Sinon, la charité ne culminerait pas dans le commandement d’aimer nos ennemis, ceux auxquels il est impossible de s’identifier, pour lesquels il est impossible d’éprouver de la compassion. Je veux juste souligner que la perspective chrétienne est assez différente de la perspective humanitaire. Cela voit l’humanité s’unir par la contagion irrésistible de la sympathie. La similitude des hommes rendrait les différences entre les modes de vie des hommes secondaires, finalement indifférentes. La charité chrétienne ne les considère pas comme secondaires ou insignifiantes.
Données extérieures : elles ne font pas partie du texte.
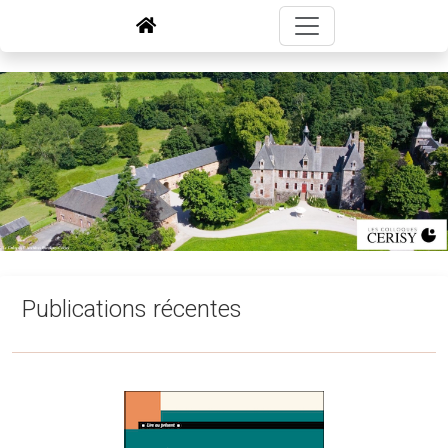
Publications récentes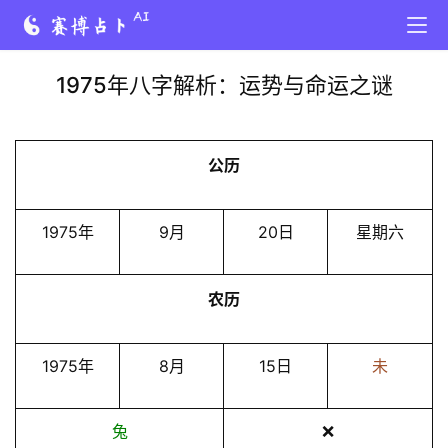
1975年八字解析：运势与命运之谜
公历
1975年
9月
20日
星期六
农历
1975年
8月
15日
未
兔
❌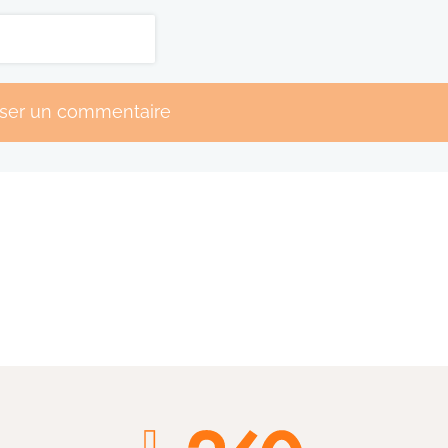
sser un commentaire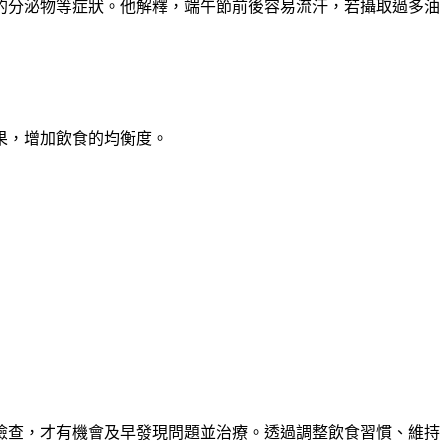
的分泌物等症狀。他解釋，端午節前後容易流汗，若攝取過多油
果，增加飲食的均衡度。
檢查，才有機會及早發現問題並治療。透過調整飲食習慣、維持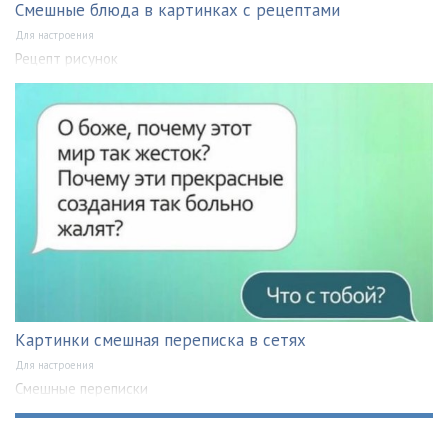
Смешные блюда в картинках с рецептами
Для настроения
Рецепт рисунок
Картинки смешная переписка в сетях
Для настроения
Смешные переписки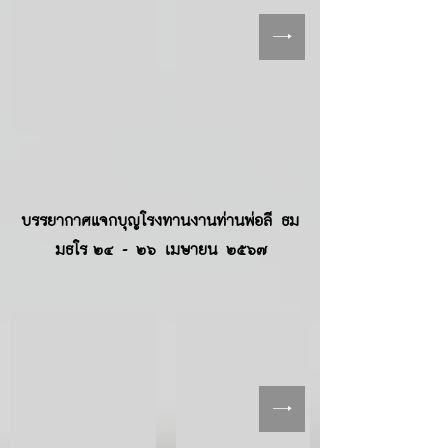
บรรยากาศแจกบุญโรงทานงานท่านพ่อลี ธม
มธโร
๒๔ - ๒๖ เมษายน ๒๕๖๗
Comment pourrait-elle juger que les différences entre les religions n’ont pas de sens réel et sont finalement indifférentes, alors que le seul vrai principe de l’unité finale des hommes réside pour elle dans le Christ ?
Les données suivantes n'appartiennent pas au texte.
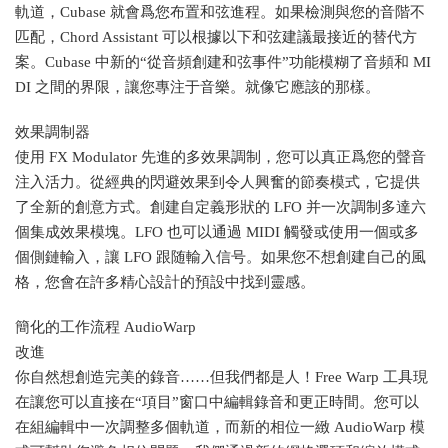
軌道，Cubase 就會爲您布置和弦進程。如果檢測與您的音階不
匹配，Chord Assistant 可以根據以下和弦建議最接近的替代方
案。Cubase 中新的“從音頻創建和弦事件”功能模糊了音頻和 MI
DI 之間的界限，讓您專注于音樂。就像它應該的那樣。
效果調制器
使用 FX Modulator 先進的多效果調制，您可以真正爲您的聲音
注入活力。從經典的閃避效果到令人興奮的節奏模式，它提供
了全新的創意方式。創建自定義形狀的 LFO 并一次調制多達六
個集成效果模塊。LFO 也可以通過 MIDI 觸發或使用一個或多
個側鏈輸入，讓 LFO 跟随輸入信号。如果您不想創建自己的風
格，您會在許多精心設計的預設中找到靈感。
簡化的工作流程 AudioWarp
改進
你自然想創造完美的錄音……但我們都是人！Free Warp 工具現
在讓您可以直接在“項目”窗口中編輯錄音和更正時間。您可以
在組編輯中一次調整多個軌道，而新的相位一緻 AudioWarp 模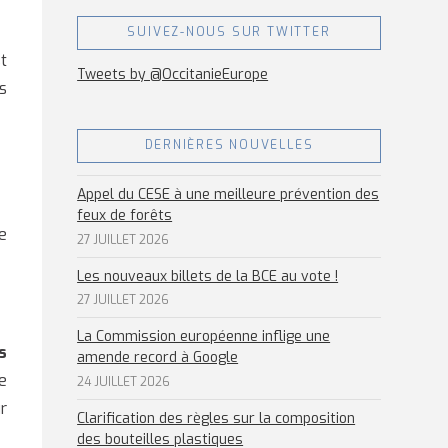
SUIVEZ-NOUS SUR TWITTER
t
Tweets by @OccitanieEurope
s
DERNIÈRES NOUVELLES
Appel du CESE à une meilleure prévention des
feux de forêts
e
27 JUILLET 2026
Les nouveaux billets de la BCE au vote !
27 JUILLET 2026
La Commission européenne inflige une
s
amende record à Google
e
24 JUILLET 2026
r
Clarification des règles sur la composition
des bouteilles plastiques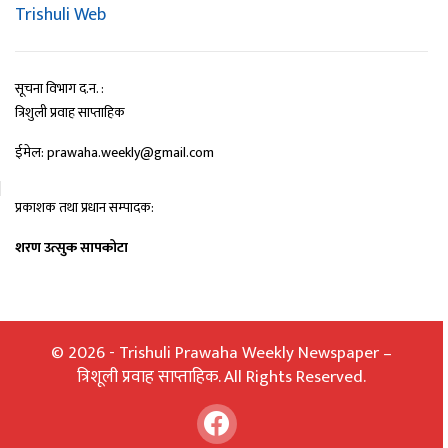
Trishuli Web
सूचना विभाग द.न. :
त्रिशुली प्रवाह साप्ताहिक
ईमेल: prawaha.weekly@gmail.com
प्रकाशक तथा प्रधान सम्पादक:
शरण उत्सुक सापकोटा
© 2026 - Trishuli Prawaha Weekly Newspaper –
त्रिशूली प्रवाह साप्ताहिक. All Rights Reserved.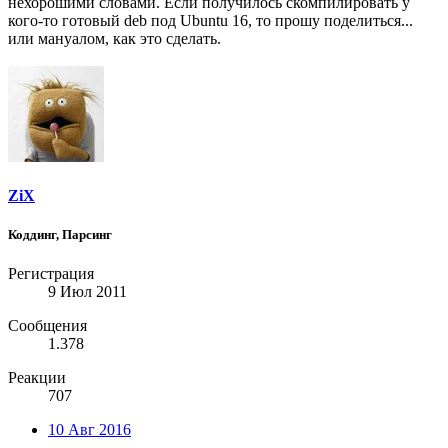
нехорошими словами. Если получилось скомпилировать у
кого-то готовый deb под Ubuntu 16, то прошу поделиться...
или мануалом, как это сделать.
ZiX
Коддинг, Парсинг
Регистрация
9 Июл 2011
Сообщения
1.378
Реакции
707
10 Авг 2016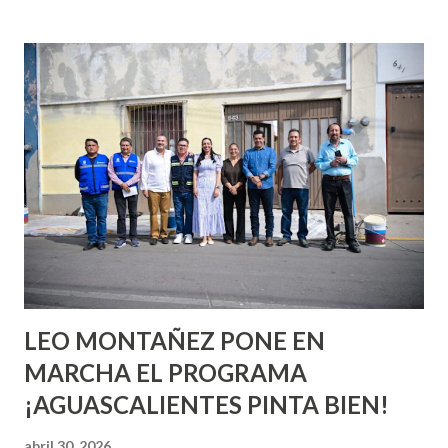
incluso antes de haberlo experimentado. Es como si la vida
esperara que estés lista para lo que sea cuando aún no
conoces ni la mitad de lo que deberías saber. Pero incluso
quienes ya han tenido relaciones sexuales no son expertos
o expertas en el tema. Siempre hay algo nuevo que
aprender y nuevas experiencias que conocer. Si eres una
chica y aún no has tenido relaciones sexuales, tal vez
pienses que el sexo será increíble y no puedas esperar para
experimentarlo, pero como cualquier persona con
experiencia te dirá, siempre es mejor cuando ambas partes
son suficientemen...
LEO MONTAÑEZ PONE EN
MARCHA EL PROGRAMA
¡AGUASCALIENTES PINTA BIEN!
abril 30, 2026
A. F. – Sous l’égide de ce pape, le christianisme devient véritablement « la religion de la sortie de religion », pour parler comme Marcel Gauchet, et se confond avec le mouvement de la société moderne. Le christianisme n’est plus un culte, mais une morale : effacer toute trace du divin au profit d’un « humanisme de l’autre homme ». J’utilise expressément le titre d’un livre d’Emmanuel Lévinas. « Humanisme de l’accueil des étrangers, ouverture aux autres » ; seulement, Levinas prétend que cet humanisme ne se réduit pas à l’amour parce que l’humanité n’est pas un tout, pas plus que l’altérité. L’humanité est la pluralité humaine. Ainsi, des questions se posent : qui est mon voisin ? Qui est a coté de toi? « L’amour a besoin, dit Levinas, de la sagesse de l’amour. » Avec la morale humanitaire dans laquelle le néo-christianisme est reconnu et réalisé, la sagesse de l’amour est rejetée. Le philosophe Gianni Vattimo formule précisément cette morale : « L’identité du chrétien doit se matérialiser sous la forme de l’hospitalité, réduite presque entièrement à l’écoute de ses hôtes et à leur laisser la parole. ?
Vous avez dit, Alain Finkielkraut, dans une interview, il y a une dizaine d’années: “Je ne suis pas un juif de l’étude et de l’observance, mais je n’ai jamais cessé de m’interroger sur ce que signifie être juif.” En quoi le dialogue entre cette interrogation qui vous accompagne et la proposition chrétienne peut-il être fécond?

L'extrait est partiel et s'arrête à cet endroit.